WHAT THE EXERCISE ASKS:
For the data below, the lines that hold "personalization" should be counted; only the resulting number is expected.

EXERCISE INPUTS:
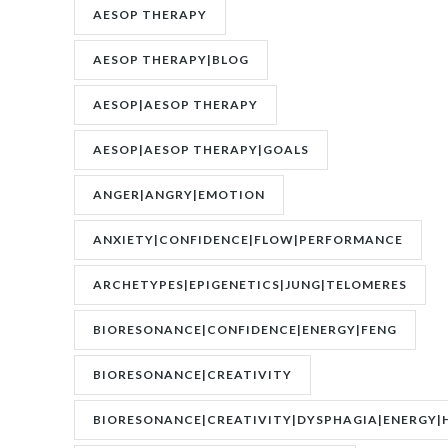
AESOP THERAPY
AESOP THERAPY|BLOG
AESOP|AESOP THERAPY
AESOP|AESOP THERAPY|GOALS
ANGER|ANGRY|EMOTION
ANXIETY|CONFIDENCE|FLOW|PERFORMANCE
ARCHETYPES|EPIGENETICS|JUNG|TELOMERES
BIORESONANCE|CONFIDENCE|ENERGY|FENG
SHUI|MOTIVATION
BIORESONANCE|CREATIVITY
BIORESONANCE|CREATIVITY|DYSPHAGIA|ENERGY|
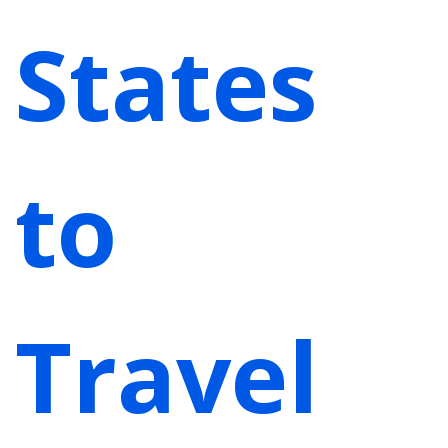
States
to
Travel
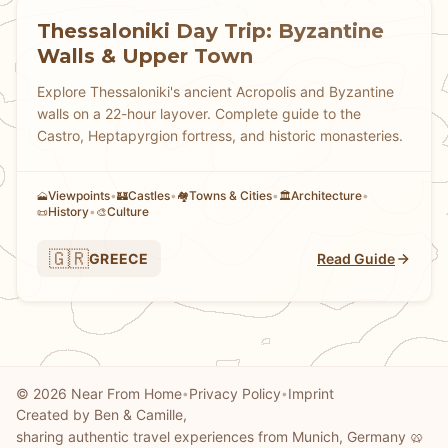
Thessaloniki Day Trip: Byzantine
Walls & Upper Town
Explore Thessaloniki's ancient Acropolis and Byzantine
walls on a 22-hour layover. Complete guide to the
Castro, Heptapyrgion fortress, and historic monasteries.
Viewpoints
•
Castles
•
Towns & Cities
•
Architecture
•
🗻
🏰
🏘
🏛️
History
•
Culture
📜
🎨
🇬🇷
GREECE
Read Guide
© 2026 Near From Home
Privacy Policy
Imprint
•
•
Created by Ben & Camille,
sharing authentic travel experiences from Munich, Germany 🥨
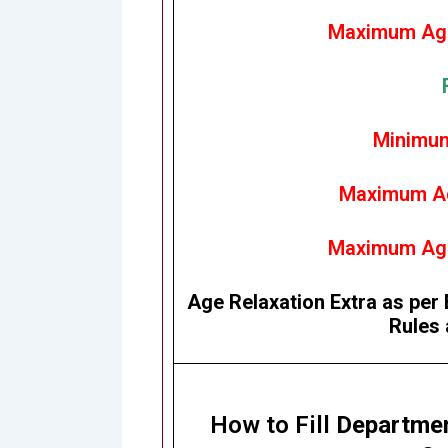
Maximum Age
Minimum
Maximum Ag
Maximum Age
Age Relaxation Extra as per 
Rules 
How to Fill
Departmen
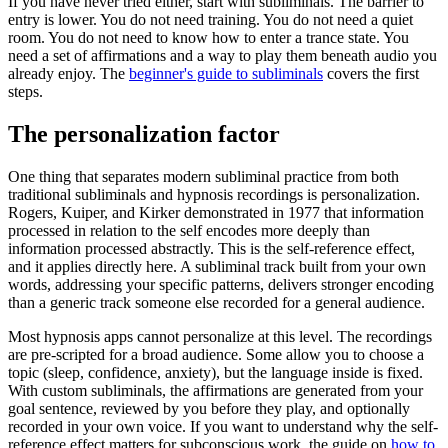
If you have never tried either, start with subliminals. The barrier to
entry is lower. You do not need training. You do not need a quiet
room. You do not need to know how to enter a trance state. You
need a set of affirmations and a way to play them beneath audio you
already enjoy. The
beginner's guide to subliminals
covers the first
steps.
The personalization factor
One thing that separates modern subliminal practice from both
traditional subliminals and hypnosis recordings is personalization.
Rogers, Kuiper, and Kirker demonstrated in 1977 that information
processed in relation to the self encodes more deeply than
information processed abstractly. This is the self-reference effect,
and it applies directly here. A subliminal track built from your own
words, addressing your specific patterns, delivers stronger encoding
than a generic track someone else recorded for a general audience.
Most hypnosis apps cannot personalize at this level. The recordings
are pre-scripted for a broad audience. Some allow you to choose a
topic (sleep, confidence, anxiety), but the language inside is fixed.
With custom subliminals, the affirmations are generated from your
goal sentence, reviewed by you before they play, and optionally
recorded in your own voice. If you want to understand why the self-
reference effect matters for subconscious work, the guide on
how to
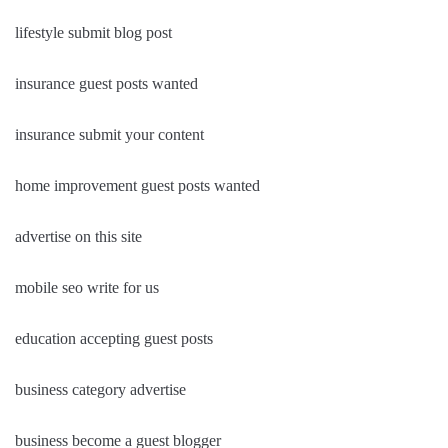
lifestyle submit blog post
insurance guest posts wanted
insurance submit your content
home improvement guest posts wanted
advertise on this site
mobile seo write for us
education accepting guest posts
business category advertise
business become a guest blogger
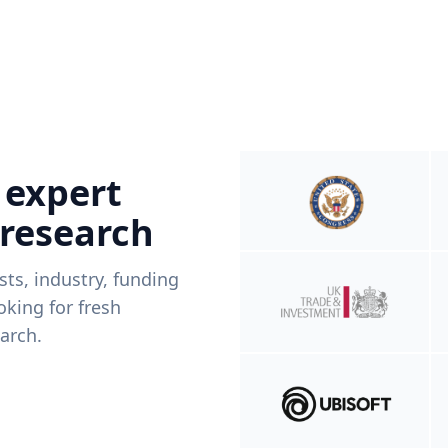
 expert
 research
ists, industry, funding
king for fresh
arch.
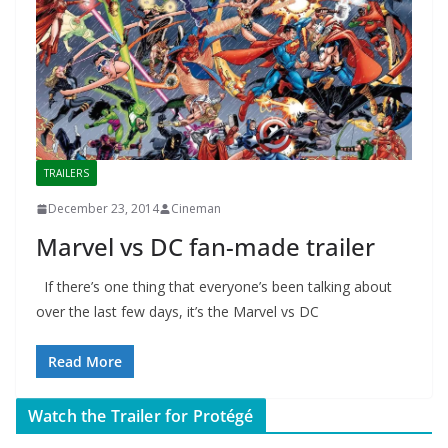
TRAILERS
December 23, 2014
Cineman
Marvel vs DC fan-made trailer
If there’s one thing that everyone’s been talking about
over the last few days, it’s the Marvel vs DC
Read More
Watch the Trailer for Protégé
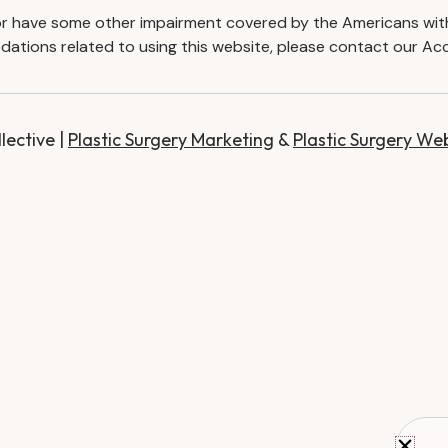
d or have some other impairment covered by the Americans with D
ations related to using this website, please contact our Acc
ective |
Plastic Surgery Marketing
&
Plastic Surgery We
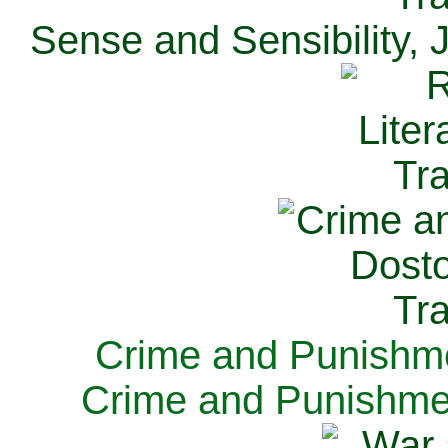
Sense and Sensibility, 
Crime and Punishme
Crime and Punishme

REPLY:
2